Entering edit mode
Dear Priyanka,
Sorry this is causing you problems, but there's not much we can do to
help
you based on the information you give.
You say that you did an analysis a few months back, and another
analysis
more recently, and got somewhat different lists of genes. But you
don't
tell us what the two analyses were or how they were different, except
that
at least one of them is a single channel approach. It's not much to
go
on! There has been no change to the limma code in the meantime, so it
much be your analysis that has changed.
I'm guessing that your first analysis might have been a standard log-
ratio
analysis.
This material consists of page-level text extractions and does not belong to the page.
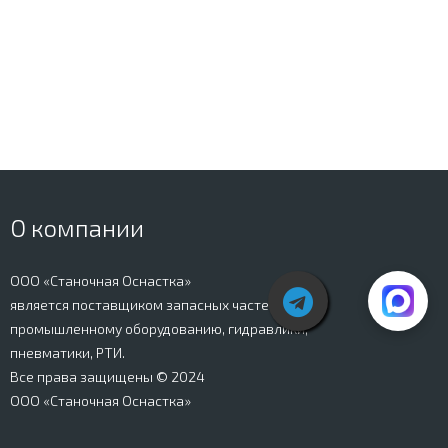
О компании
ООО «Станочная Оснастка»
является поставщиком запасных частей к
промышленному оборудованию, гидравлики,
пневматики, РТИ.
Все права защищены © 2024
ООО «Станочная Оснастка»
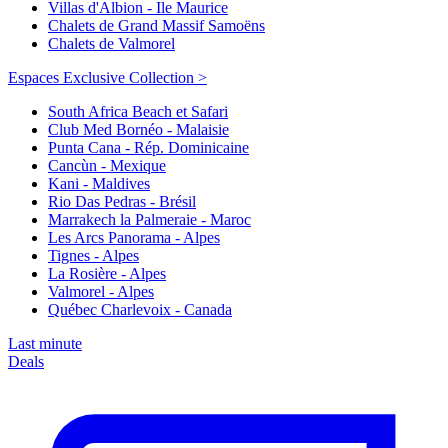
Villas d'Albion - Ile Maurice
Chalets de Grand Massif Samoëns
Chalets de Valmorel
Espaces Exclusive Collection >
South Africa Beach et Safari
Club Med Bornéo - Malaisie
Punta Cana - Rép. Dominicaine
Cancùn - Mexique
Kani - Maldives
Rio Das Pedras - Brésil
Marrakech la Palmeraie - Maroc
Les Arcs Panorama - Alpes
Tignes - Alpes
La Rosière - Alpes
Valmorel - Alpes
Québec Charlevoix - Canada
Last minute
Deals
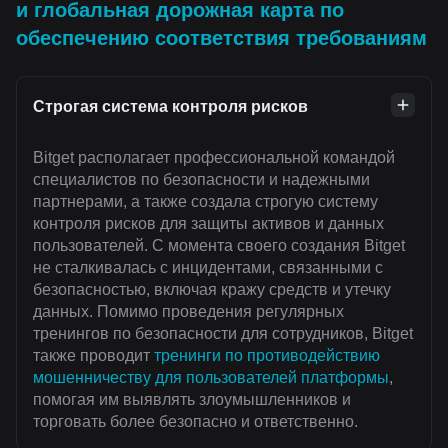
и глобальная дорожная карта по
обеспечению соответствия требованиям
Строгая система контроля рисков
Bitget располагает профессиональной командой
специалистов по безопасности и надежными
партнерами, а также создала строгую систему
контроля рисков для защиты активов и данных
пользователей. С момента своего создания Bitget
не сталкивалась с инцидентами, связанными с
безопасностью, включая кражу средств и утечку
данных. Помимо проведения регулярных
тренингов по безопасности для сотрудников, Bitget
также проводит
тренинги по противодействию
мошенничеству для пользователей платформы
,
помогая им выявлять злоумышленников и
торговать более безопасно и ответственно.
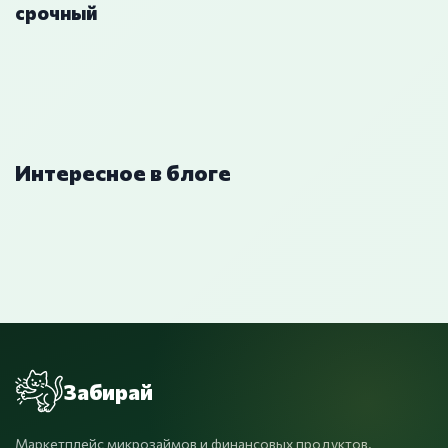
срочный
Интересное в блоге
Забирай
Маркетплейс микрозаймов и финансовых продуктов.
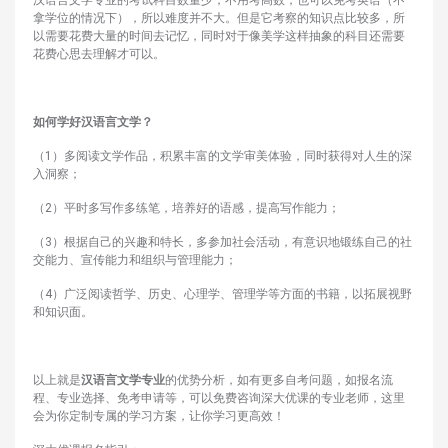
汉语言文学专业的考试科目数量少，不用考高数，也可以免考英语（不
拿学位的情况下），所以难度并不大。但是它考察的知识点比较多，所
以需要花费大量的时间去记忆，同时对于像美学这样抽象的科目还需要
花费心思去理解才可以。
如何学好汉语言文学？
（1）多阅读文学作品，积累丰富的文学审美体验，同时获得对人生的深
入洞察；
（2）平时多写作多练笔，培养好的语感，提高写作能力；
（3）根据自己的兴趣和特长，多参加社会活动，有意识地锻练自己的社
交能力、宣传能力和组织与管理能力；
（4）广泛阅读哲学、历史、心理学、管理学等方面的书籍，以拓展视野
和知识面。
以上就是
汉语言文学专业
的优势分析，如有更多自考问题，如报名流
程、专业选择、免考申请等，可以免费咨询深大优课的专业老师，这里
会为你定制专属的学习方案，让你学习更高效！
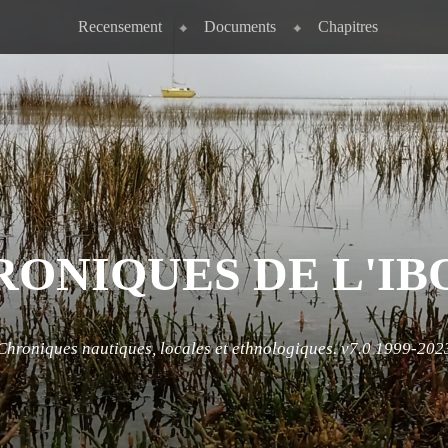
Recensement
Documents
Chapitres
RONIQUES DE L'IB
Chroniques nautiques, locales et ethnologiques. v7.0 1999-202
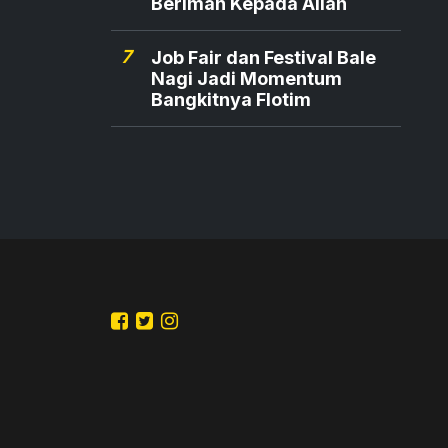
Beriman Kepada Allah
7
Job Fair dan Festival Bale
Nagi Jadi Momentum
Bangkitnya Flotim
Of course, this will give somewhat different results to a
single-channel analysis, especially when there is very little
differential
expression to start with. The single-channel analysis will generally
detect more differential expression. When the effects are strong, the
same genes will appear in both analyses with much the same fold
changes,
but if the effects are very weak, the single-channel analysis will
pick up
more effects and the gene order may change quite a bit.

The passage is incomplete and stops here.